Il giorno giungono a  machu picchu per investigare sull’apparizione del misterioso Emisario Negro, un jolly vicino al gruppo terroristico Sendero Luminoso. La città è nel suo splendore di una volta con le sue architetture ed i pavimenti in oro grazie alla restaurazione fatta durante il giorno in cui si manifestarono i super poteri.

Visitando la città di giorno non scoprono nulla e mentre la sera i guardiani si apprestono a far uscire tutti viene scorto un individuo che risponde alla descrizione dell’emissario negro intrufolarsi all’interno della città.

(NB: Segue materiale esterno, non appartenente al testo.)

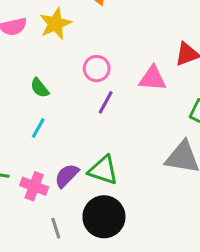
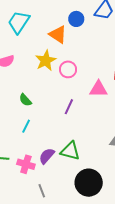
yellow star: (55, 24) -> (46, 61), moved
pink circle: (97, 69) -> (68, 69), moved
black circle: (104, 217) -> (89, 183), moved

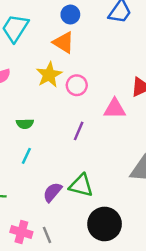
blue circle: (76, 19) -> (70, 15), moved
green semicircle: (25, 100) -> (25, 124), turned -48
pink cross: (26, 164) -> (21, 232), moved

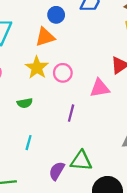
blue circle: (70, 15) -> (56, 15), moved
orange triangle: (64, 42) -> (45, 37), turned -40
green semicircle: (25, 124) -> (25, 103), moved

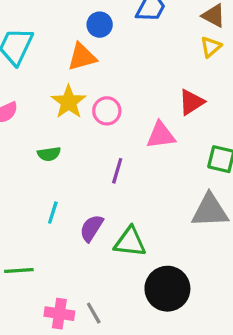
purple semicircle: (57, 171) -> (91, 228), moved

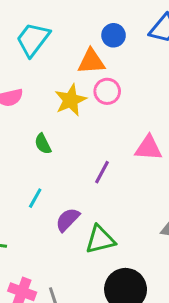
pink circle: (107, 111) -> (107, 91), moved
green semicircle: (49, 154) -> (43, 144), turned 60
green triangle: (130, 242) -> (100, 240), turned -32

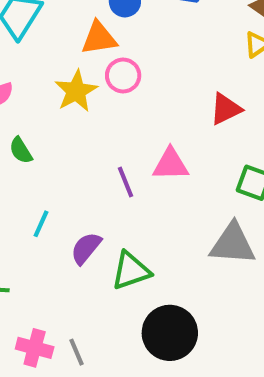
green semicircle: (43, 144) -> (21, 150), moved
pink triangle: (148, 148) -> (171, 164), moved
purple line: (102, 172) -> (126, 182), turned -45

Patrick Phoenix, invisibile, entra nuovamente dentro Machu Picchu seguito dalle fate invisibili di Tristania mentre Frankeinstein instaura un legame telepatico con Patrick aggiornando sugli eventi il resto del gruppo che attende all’esterno.

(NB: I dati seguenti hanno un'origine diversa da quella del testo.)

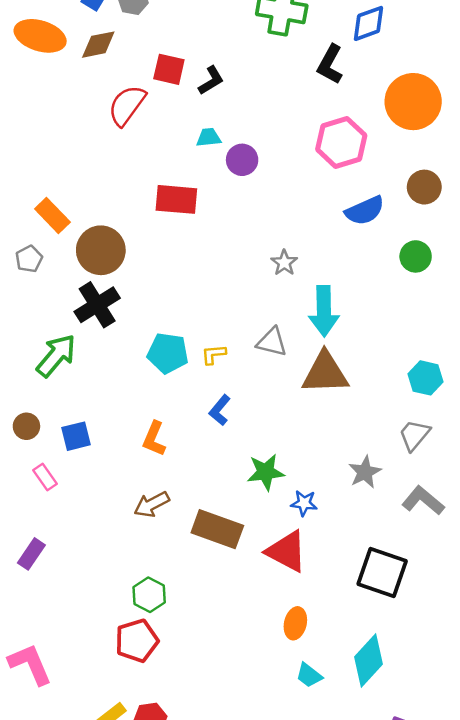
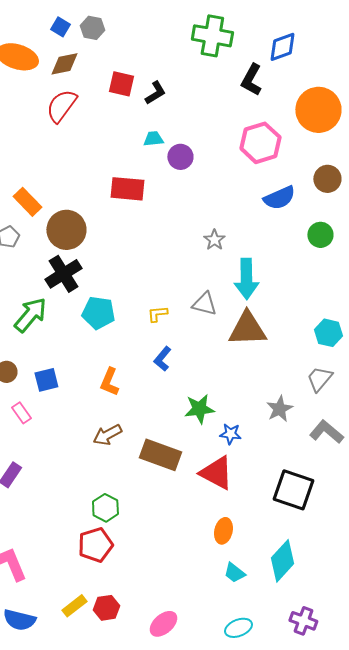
red semicircle: (127, 105) -> (61, 106), moved
cyan pentagon: (168, 353) -> (98, 313), moved

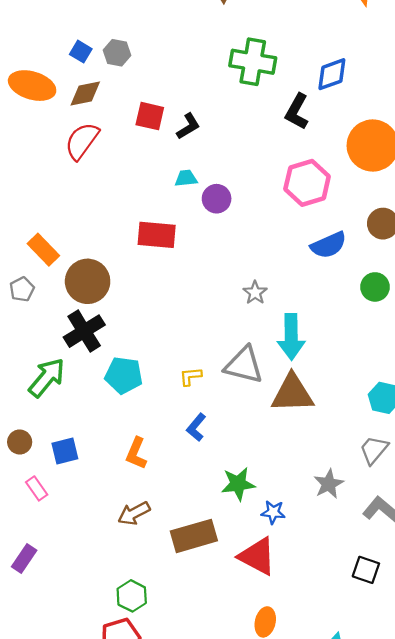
gray triangle: (204, 304) -> (244, 365), size x1.4
brown rectangle: (160, 455) -> (194, 536), turned -36
black square: (293, 490) -> (366, 570), moved, size x0.6

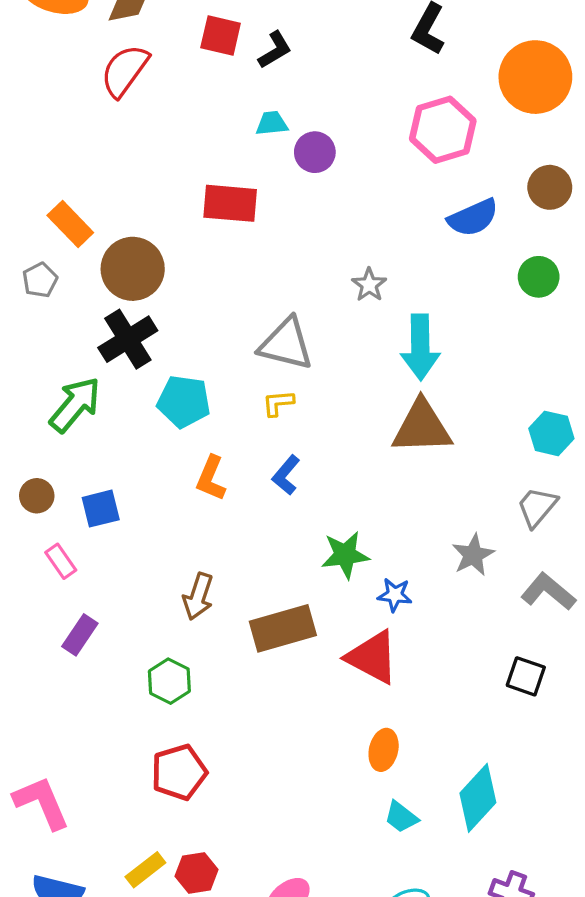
gray triangle: (244, 365) -> (286, 344), moved
orange L-shape: (136, 453) -> (211, 478), moved
brown arrow: (134, 513) -> (198, 596), turned -44
purple rectangle: (24, 559) -> (80, 635), moved
green hexagon: (132, 596) -> (169, 681), moved

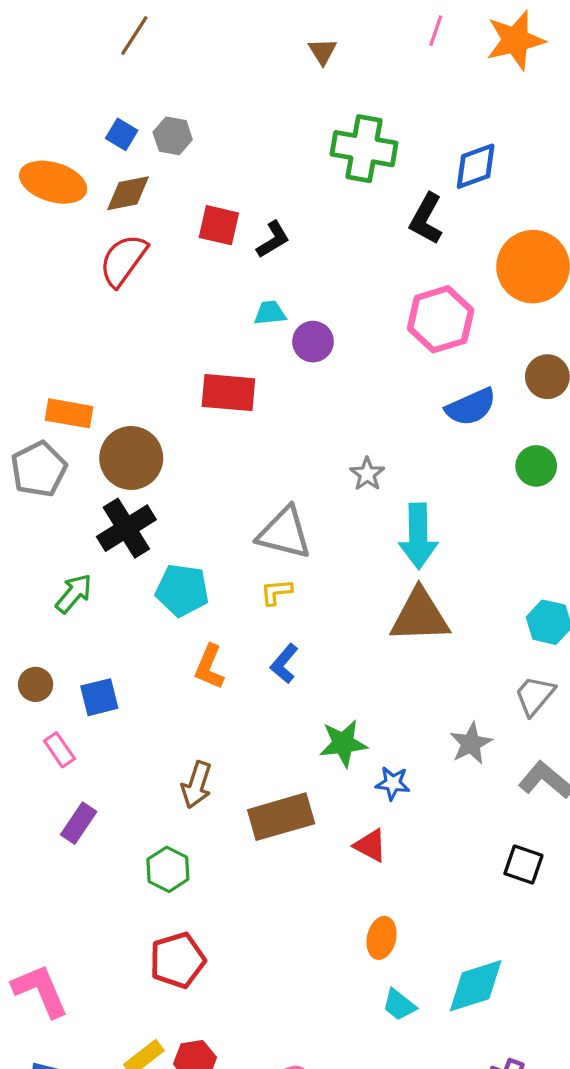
orange rectangle: (70, 224) -> (69, 413), turned -36
gray pentagon: (40, 280) -> (39, 469), size x1.6
green arrow: (75, 405) -> (74, 594), size x0.7
red triangle: (372, 657) -> (370, 845), size x0.6
cyan diamond: (478, 798) -> (476, 986), turned 30

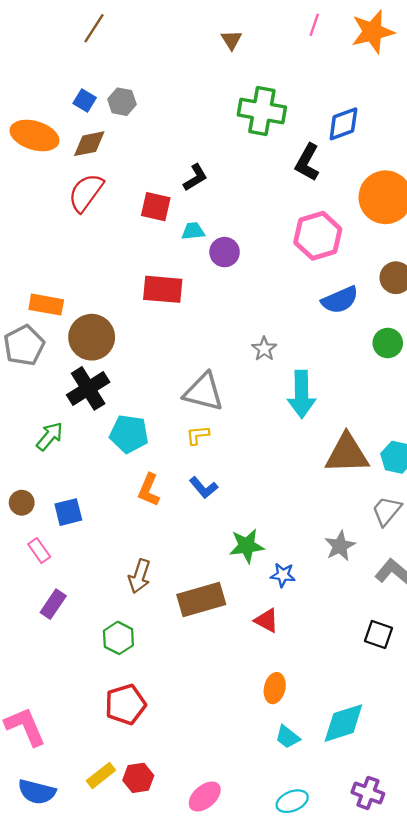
red square: (219, 225) -> (156, 207), moved
brown triangle: (420, 616) -> (347, 454), moved
blue L-shape: (284, 664) -> (204, 488), turned -80

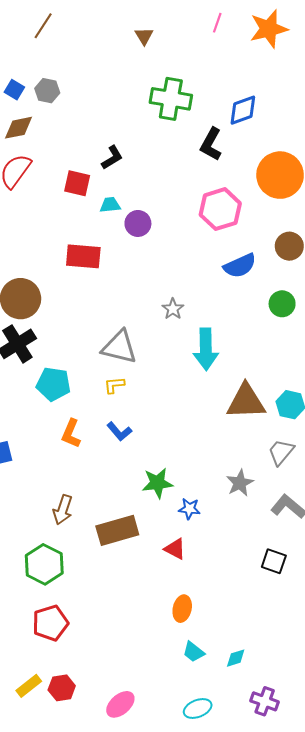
brown line: (94, 28) -> (43, 26), moved
green hexagon: (118, 638) -> (44, 564), size x1.4
cyan diamond: (343, 723) -> (236, 658), moved, size x0.5

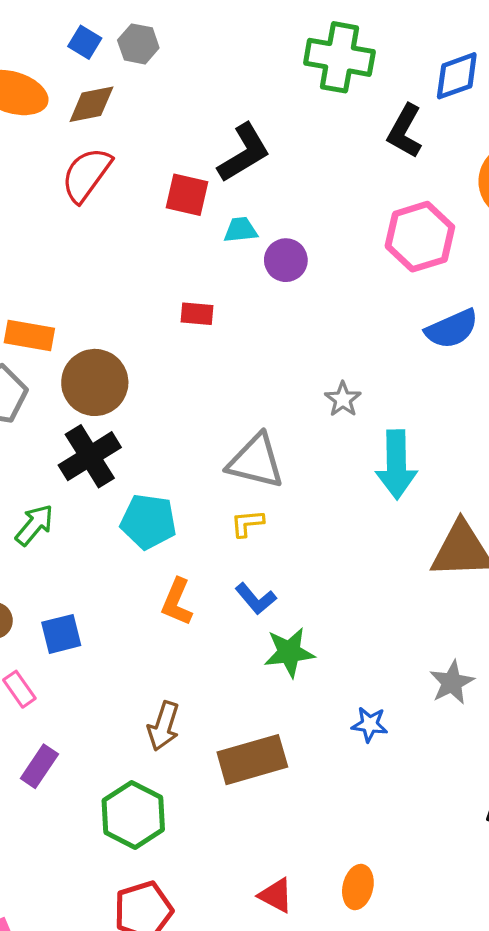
black L-shape: (112, 158) -> (244, 153), size x1.5
red rectangle: (83, 256) -> (197, 314), size x0.6
green star: (157, 483) -> (289, 652), moved
red triangle: (175, 549) -> (276, 895), moved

A vede atterrare un elicottero da cui vengono scaricate arme automatiche e consegnate all’Emissario Negro a cui nel frattempo si è aggiunto Madama Coca e un uomo tatuato.

Nel frattempo all’esterno Tristania viene presa da una febbre fortissima e tutte le farfalle esclusa una tornano dicendo che quella mancante all’appella è entrata in contatto con una falena rimanendo paralizzata a terra e causando in Tristania la reazione.

Avvertito Patrick torna immediatamente indietro per tornare a Cuzco e far curare la loro amica. Tornati al loro hotel scoprono che Tristania si è ripresa e riferisce loro che la fata ha scoperto che L’emisario negro soggiorna nel loro stesso hotel di Cuzco.

La notte Maverick sogna di essere ancora dentro Machu Picchu, dentro un tempio e di venir improvvisamente attaccato da un ragno enorme. Sconfiggendolo grazie ad una cascata di ghiaccio che crea sopra di lui si sveglia di soprassalto con la convinzione che sarebbe potuto morire veramente.